Vor Berufungsverhandlung: Russische Kirche fordert Buße von Pussy Riot

Die Mitglieder der russischen Punkband Pussy Riot sollen für zwei Jahre ins Gefängnis, weil sie in einer Kirche gegen das Regime protestierten. Kurz vor der Berufungsverhandlung fordern Kirchenvertreter jetzt Buße von den Aktivistinnen: "Das würde ihren Seelen auf jeden Fall gut tun."

Auftritt von Pussy Riot in der Moskauer Erlöser-Kirche: "Die heilige Stätte entweiht" Zur Großansicht
DPA/ ITAR-TASS

Auftritt von Pussy Riot in der Moskauer Erlöser-Kirche: "Die heilige Stätte entweiht"
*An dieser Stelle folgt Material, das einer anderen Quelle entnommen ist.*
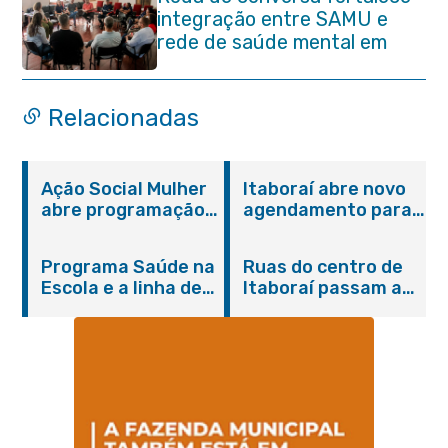
integração entre SAMU e
rede de saúde mental em
Itaboraí
Relacionadas
Ação Social Mulher
Itaboraí abre novo
abre programação
agendamento para
do Agosto Lilás em
castração gratuita
Itaboraí com
de cães e gatos
Programa Saúde na
Ruas do centro de
serviços gratuitos e
Escola e a linha de
Itaboraí passam a
orientações
cuidados da
operar em novos
Hanseníase
sentidos
promovem
conscientização
sobre hanseníase
na E.M Adelaide de
Magalhães Seabra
Moskau - Sie fühlen sich nicht schuldig, das haben die Mitglieder von Pussy Riot oft genug zum Ausdruck gebracht. Einen Tag vor der Berufungsverhandlung gegen die russische Punk-Band Pussy Riot hat die orthodoxe Kirche die drei angeklagten Frauen dennoch zur Buße aufgefordert. Ihre Tat müsse zwar auf jeden Fall bestraft werden, sagte ein Kirchensprecher am Sonntag. "Wenn sie aber Reue in irgendeiner Form zum Ausdruck bringen, muss dies berücksichtigt werden."

Die Musikerinnen im Alter von 22, 24 und 30 Jahren waren Mitte August für ihren regierungskritischen Auftritt in einer Moskauer Kirche zu zwei Jahren Gefängnis verurteilt worden. "Die Kirche hofft aufrichtig auf die Buße derer, die die heilige Stätte entweiht haben", sagte der Kirchensprecher weiter. "Das würde ihren Seelen auf jeden Fall guttun."

Die Band-Mitglieder hatten im Februar mit den für ihre Auftritte charakteristischen bunten Sturmmasken über den Gesichtern den Altarraum der Christ-Erlöser-Kathedrale gestürmt. In einem "Punk-Gebet" brachten sie lautstark ihre Wut über den damaligen Ministerpräsidenten und heutigen Präsidenten Wladimir Putin sowie dessen enge Verbindung zur russisch-orthodoxen Kirche zum Ausdruck. Pussy Riot wurde wegen "Rowdytums aus religiös motiviertem Hass" verurteilt.

Der Prozess brachte Putin international in die Kritik, weil dadurch einmal mehr Zweifel an der Unabhängigkeit der russischen Justiz laut wurden. Stars wie Paul McCartney und Madonna setzten sich öffentlich für die Musikerinnen ein. Die russisch-orthodoxe Kirche hatte nach dem Urteil signalisiert, dass sie Strafminderung akzeptieren würde.

Doch dies würde voraussetzen, dass die drei Frauen ihre Schuld eingestehen. Das lehnen sie ihren Anwälten zufolge aber weiter kategorisch ab: Wenn die Kirche Reue im strafrechtlichen Sinne gemeint habe, werde es dazu mit Sicherheit nicht kommen, sagte einer der Verteidiger einem russischen Fernsehsender. "Unsere Klientinnen werden keine Schuld zugeben, eine solche Forderung ist sinnlos."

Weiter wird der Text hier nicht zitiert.